まずは日常の当たり前のことに、できるだけ目を向けましょう。

朝。目玉焼きにかけるしょう油かソース、好きな方を選べるのはなぜか。

昼。子どもたちを安心して家庭に任せ、仕事に集中できるのはなぜか。

夜。キレイでふわふわお布団にくるまって眠れるのはなぜか。

すべて妻であり母親でもある、あなたのパートナーのおかげですよね。

そしてその事実に感謝する心を持つのです。

このあたりは主夫の人にも共感いただけるんではないでしょうか。

ただここで、注意点をひとつ。

夫としての責任感をもつあまり、これらひとつひとつ理解して自らやらなきゃと思う必要はありません。

おそらくやろうとしても、まちがいなくほぼ失敗に終わりますから。

だって毎日家事に身を置いていない夫は、そもそも気づけないんですから。

だからとにかく感謝して、それは妻のおかげだと言葉に出して伝えるのです。

それだけで「名もなき家事」問題は解決します。

私もこの点については、いつも気をつけて妻に伝えるようにしています。

「切れてたしょう油、補充してくれてありがとな」

「子どもたちが元気に育ってるのはキミのおかげやわ」

「布団干すのは大変やんな、お疲れさん」

時にはわざとらしくなることもありますが(笑)

そのおかげか、私ども夫婦間ではケンカひとつありません。

そもそもいたわり、ねぎらうって人間関係の基本ですもんね。

やって悪いことはありません。

まず妻の気持ちに寄り添うことが大切。

事実を肯定するときも否定するときも、その前に、妻の心根は肯定してやる。これこそ夫が知っておくべき「黄金のルール」である。

(本文より)

これも思い返せば「たしかにそうだよな~」と妙に納得できてしまいます。

たとえば妻が、子どもの洋服選びで悩んでいたとき。

一方の服はデザインがとても気に入っててかわいいんだけど、もう一方はデザインが今ひとつでも値段はかなり安い。
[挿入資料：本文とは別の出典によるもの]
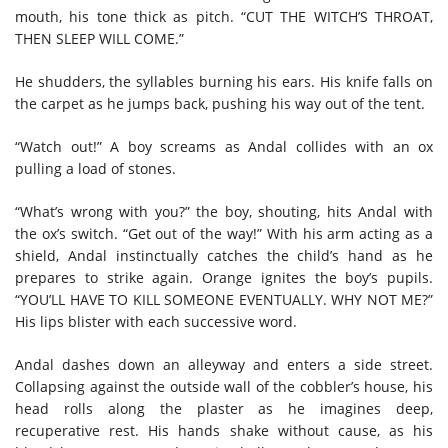
mouth, his tone thick as pitch. “CUT THE WITCH’S THROAT,
THEN SLEEP WILL COME.”
He shudders, the syllables burning his ears. His knife falls on
the carpet as he jumps back, pushing his way out of the tent.
“Watch out!” A boy screams as Andal collides with an ox
pulling a load of stones.
“What’s wrong with you?” the boy, shouting, hits Andal with
the ox’s switch. “Get out of the way!” With his arm acting as a
shield, Andal instinctually catches the child’s hand as he
prepares to strike again. Orange ignites the boy’s pupils.
“YOU’LL HAVE TO KILL SOMEONE EVENTUALLY. WHY NOT ME?”
His lips blister with each successive word.
Andal dashes down an alleyway and enters a side street.
Collapsing against the outside wall of the cobbler’s house, his
head rolls along the plaster as he imagines deep,
recuperative rest. His hands shake without cause, as his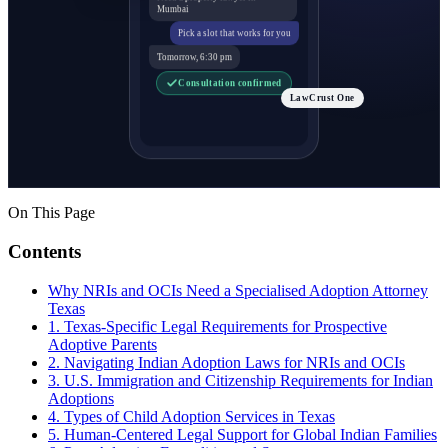
Mumbai
Pick a slot that works for you
Tomorrow, 6:30 pm
Consultation confirmed
LawCrust One
On This Page
Contents
Why NRIs and OCIs Need a Specialised Adoption Attorney
Texas
1. Texas-Specific Legal Requirements for Prospective
Adoptive Parents
2. Navigating Indian Adoption Laws for NRIs and OCIs
3. U.S. Immigration and Citizenship Requirements for Indian
Adoptions
4. Types of Child Adoption Services in Texas
5. Human-Centered Legal Support for Global Indian Families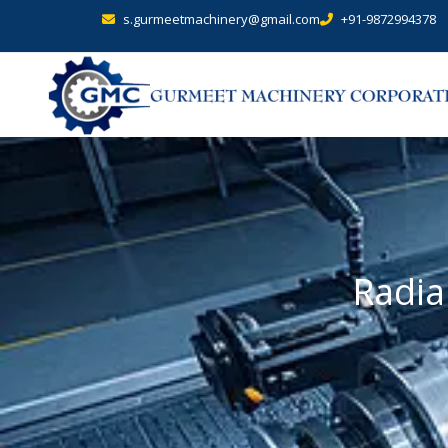
s.gurmeetmachinery@gmail.com
+91-9872994378
Radia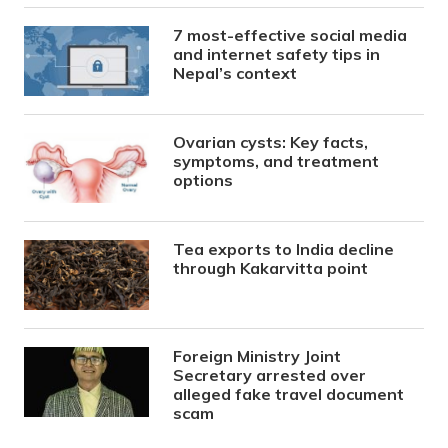
7 most-effective social media
and internet safety tips in
Nepal’s context
Ovarian cysts: Key facts,
symptoms, and treatment
options
Tea exports to India decline
through Kakarvitta point
Foreign Ministry Joint
Secretary arrested over
alleged fake travel document
scam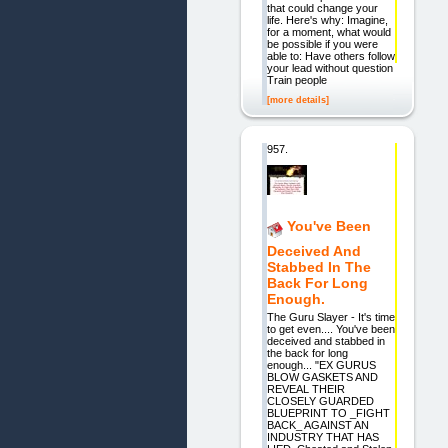
that could change your
life. Here's why: Imagine,
for a moment, what would
be possible if you were
able to: Have others follow
your lead without question
Train people
[more details]
957.
You've Been
Deceived And
Stabbed In The
Back For Long
Enough.
The Guru Slayer - It's time
to get even.... You've been
deceived and stabbed in
the back for long
enough... "EX GURUS
BLOW GASKETS AND
REVEAL THEIR
CLOSELY GUARDED
BLUEPRINT TO _FIGHT
BACK_ AGAINST AN
INDUSTRY THAT HAS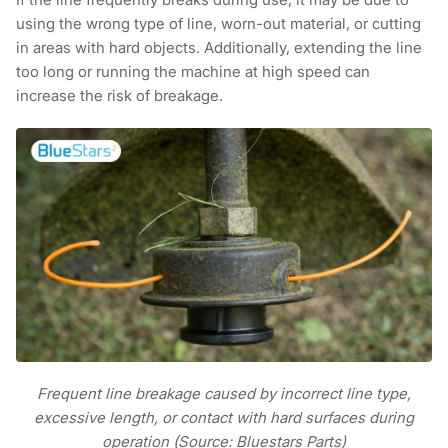
using the wrong type of line, worn-out material, or cutting
in areas with hard objects. Additionally, extending the line
too long or running the machine at high speed can
increase the risk of breakage.
Frequent line breakage caused by incorrect line type,
excessive length, or contact with hard surfaces during
operation (Source: Bluestars Parts)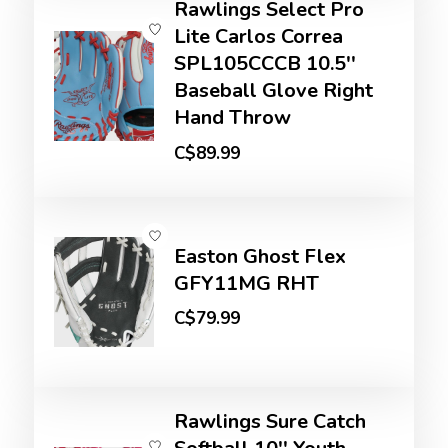
Rawlings Select Pro
Lite Carlos Correa
SPL105CCCB 10.5''
Baseball Glove Right
Hand Throw
C$89.99
Easton Ghost Flex
GFY11MG RHT
C$79.99
Rawlings Sure Catch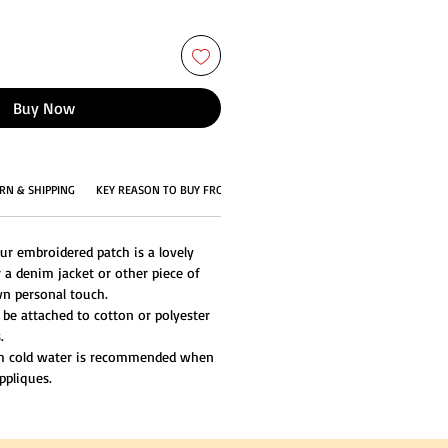
Buy Now
RN & SHIPPING
KEY REASON TO BUY FROM US
ur embroidered patch is a lovely
 a denim jacket or other piece of
n personal touch.
 be attached to cotton or polyester
.
th cold water is recommended when
ppliques.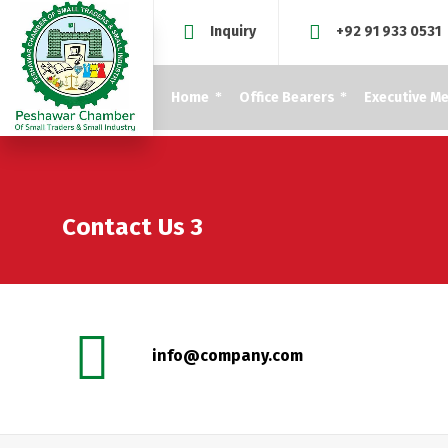
Inquiry
+92 91 933 0531
Home
Office Bearers
Executive M
Contact Us 3
info@company.com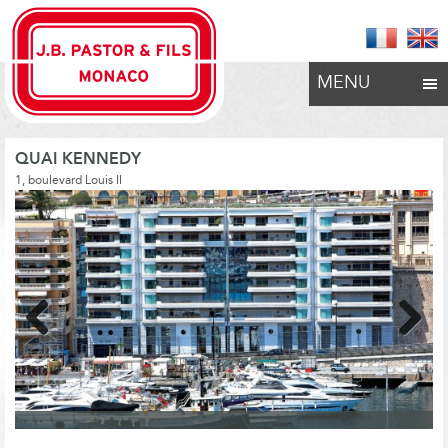
MENU
QUAI KENNEDY
1, boulevard Louis II
Previous
Next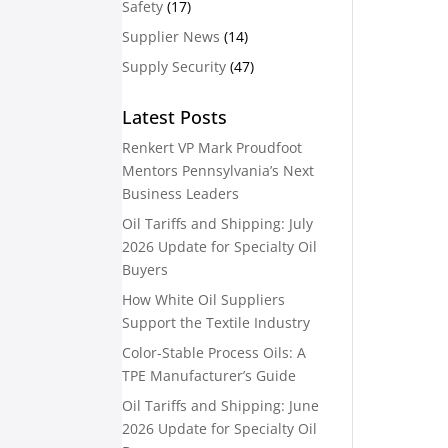
Safety
(17)
Supplier News
(14)
Supply Security
(47)
Latest Posts
Renkert VP Mark Proudfoot
Mentors Pennsylvania’s Next
Business Leaders
Oil Tariffs and Shipping: July
2026 Update for Specialty Oil
Buyers
How White Oil Suppliers
Support the Textile Industry
Color-Stable Process Oils: A
TPE Manufacturer’s Guide
Oil Tariffs and Shipping: June
2026 Update for Specialty Oil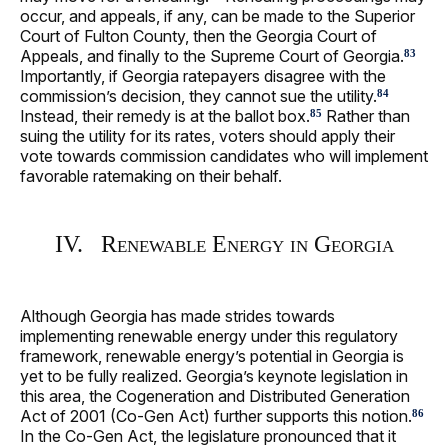
occur, and appeals, if any, can be made to the Superior
Court of Fulton County, then the Georgia Court of
Appeals, and finally to the Supreme Court of Georgia.
83
Importantly, if Georgia ratepayers disagree with the
commission’s decision, they cannot sue the utility.
84
Instead, their remedy is at the ballot box.
Rather than
85
suing the utility for its rates, voters should apply their
vote towards commission candidates who will implement
favorable ratemaking on their behalf.
IV. Renewable Energy in Georgia
Although Georgia has made strides towards
implementing renewable energy under this regulatory
framework, renewable energy’s potential in Georgia is
yet to be fully realized. Georgia’s keynote legislation in
this area, the Cogeneration and Distributed Generation
Act of 2001 (Co-Gen Act) further supports this notion.
86
In the Co-Gen Act, the legislature pronounced that it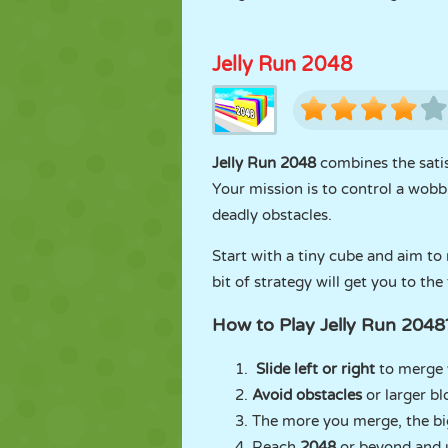
Jelly Run 2048
Jelly Run 2048
combines the sati
Your mission is to control a wobb
deadly obstacles.
Start with a tiny cube and aim to
bit of strategy will get you to the
How to Play Jelly Run 2048
Slide left or right
to merge y
Avoid obstacles
or larger b
The more you merge, the b
Reach
2048
or beyond and u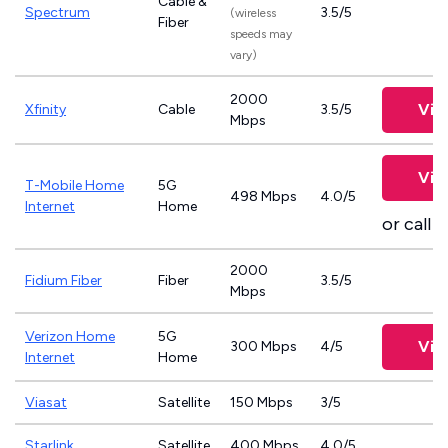
Cable &
Spectrum
3.5/5
(wireless
Fiber
speeds may
vary)
2000
Vie
Xfinity
Cable
3.5/5
Mbps
Vie
T-Mobile Home
5G
498 Mbps
4.0/5
Internet
Home
or call
8
2000
Fidium Fiber
Fiber
3.5/5
Mbps
Verizon Home
5G
Vie
300 Mbps
4/5
Internet
Home
Viasat
Satellite
150 Mbps
3/5
Starlink
Satellite
400 Mbps
4.0/5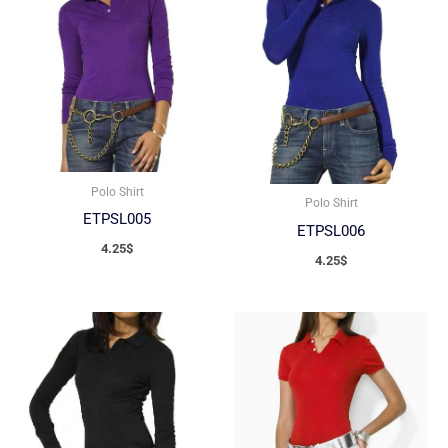
Polo Shirt
Polo Shirt
ETPSL005
ETPSL006
4.25
$
4.25
$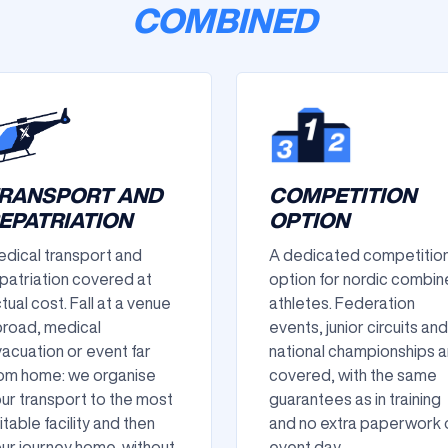
COMBINED
RANSPORT AND
COMPETITION
EPATRIATION
OPTION
dical transport and
A dedicated competitio
patriation covered at
option for nordic combi
tual cost. Fall at a venue
athletes. Federation
road, medical
events, junior circuits and
acuation or event far
national championships a
om home: we organise
covered, with the same
ur transport to the most
guarantees as in training
itable facility and then
and no extra paperwork 
ur journey home, without
event day.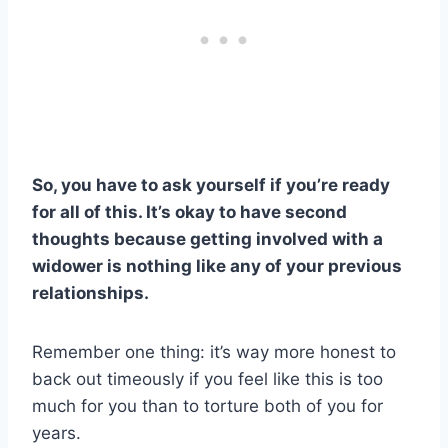
So, you have to ask yourself if you’re ready
for all of this. It’s okay to have second
thoughts because getting involved with a
widower is nothing like any of your previous
relationships.
Remember one thing: it’s way more honest to
back out timeously if you feel like this is too
much for you than to torture both of you for
years.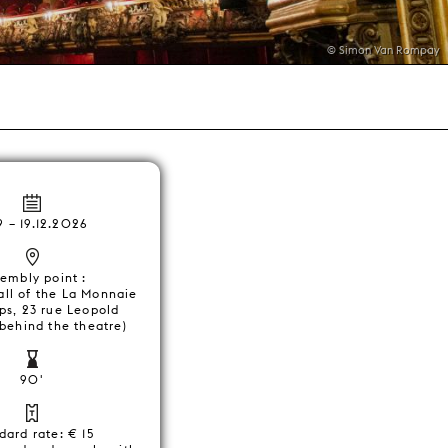
© Simon Van Rompay
9
–
19.12.2026
embly point :
all of the La Monnaie
ps, 23 rue Leopold
 behind the theatre)
90'
dard rate: € 15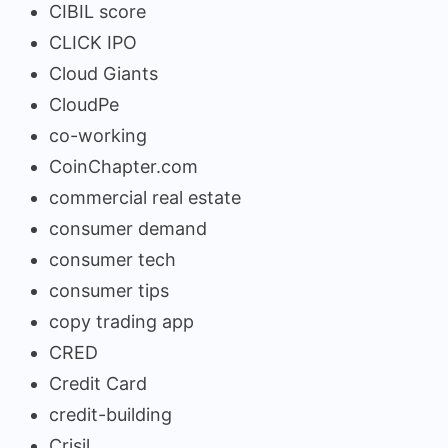
CIBIL score
CLICK IPO
Cloud Giants
CloudPe
co-working
CoinChapter.com
commercial real estate
consumer demand
consumer tech
consumer tips
copy trading app
CRED
Credit Card
credit-building
Crisil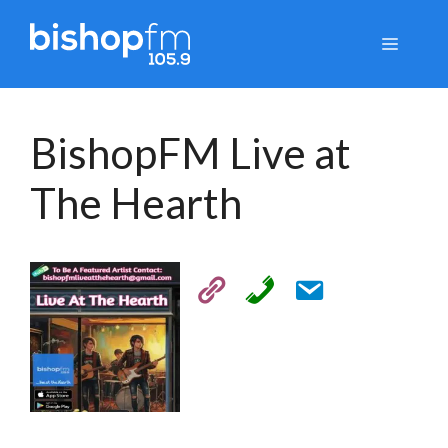
Skip
to
Menu
content
BishopFM Live at
The Hearth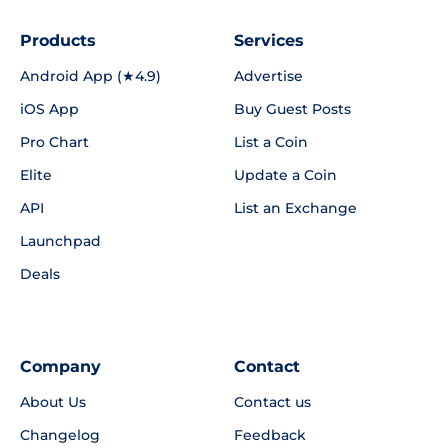
Products
Services
Android App (★4.9)
Advertise
iOS App
Buy Guest Posts
Pro Chart
List a Coin
Elite
Update a Coin
API
List an Exchange
Launchpad
Deals
Company
Contact
About Us
Contact us
Changelog
Feedback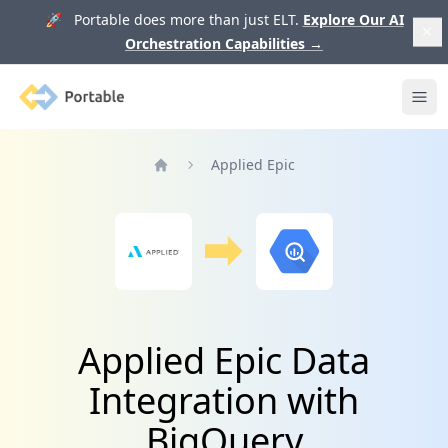
🚀 Portable does more than just ELT.
Explore Our AI
Orchestration Capabilities
→
Portable
Ope
Applied Epic
Home
Applied Epic Data
Integration with
BigQuery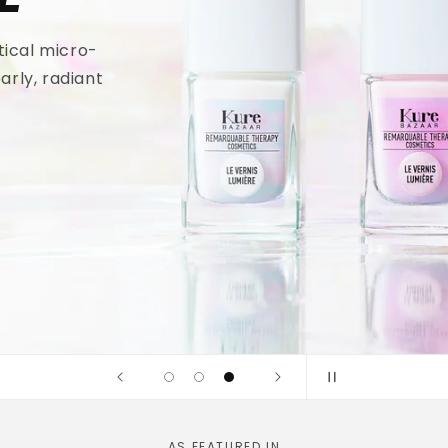
tical micro-
arly, radiant
AS FEATURED IN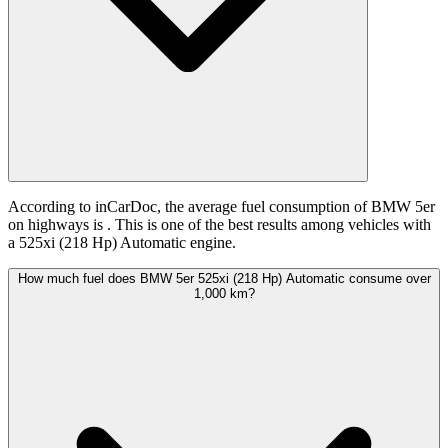
According to inCarDoc, the average fuel consumption of BMW 5er
on highways is
. This is one of the best results among vehicles with
a 525xi (218 Hp) Automatic engine.
How much fuel does BMW 5er 525xi (218 Hp) Automatic consume over
1,000 km?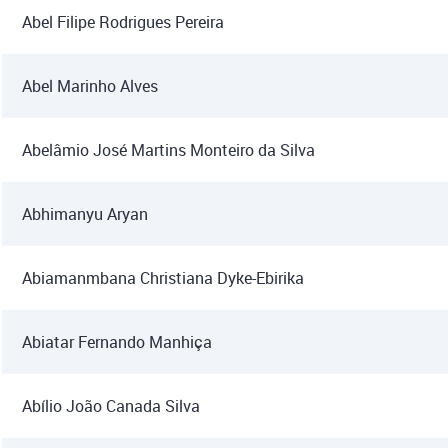
Abel Filipe Rodrigues Pereira
Abel Marinho Alves
Abelâmio José Martins Monteiro da Silva
Abhimanyu Aryan
Abiamanmbana Christiana Dyke-Ebirika
Abiatar Fernando Manhiça
Abílio João Canada Silva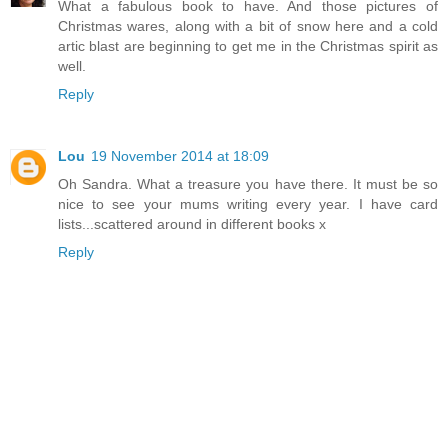
What a fabulous book to have. And those pictures of
Christmas wares, along with a bit of snow here and a cold
artic blast are beginning to get me in the Christmas spirit as
well.
Reply
Lou
19 November 2014 at 18:09
Oh Sandra. What a treasure you have there. It must be so
nice to see your mums writing every year. I have card
lists...scattered around in different books x
Reply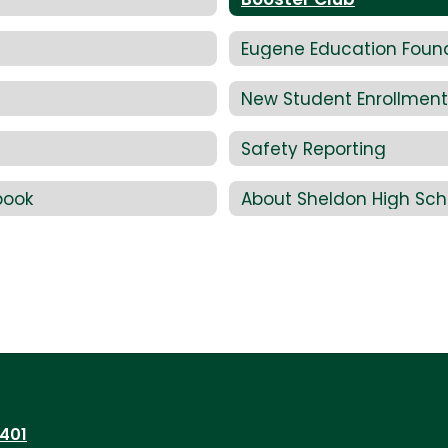
Eugene Education Foun
New Student Enrollment
Safety Reporting
book
About Sheldon High Sch
7401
そんなとき私なら「どうせすぐ大きくなって着れへんようになるんやから、安いほうがいいんちゃう?」なんてぜったい言ったりしません。

「ホンマや、めっちゃかわいいな。たしかに似合うし、センスあるわー」と妻の気持ちにまず寄り添う。

そこからはじめて「でもすぐ大きくなって……」と自分の意見を伝えます。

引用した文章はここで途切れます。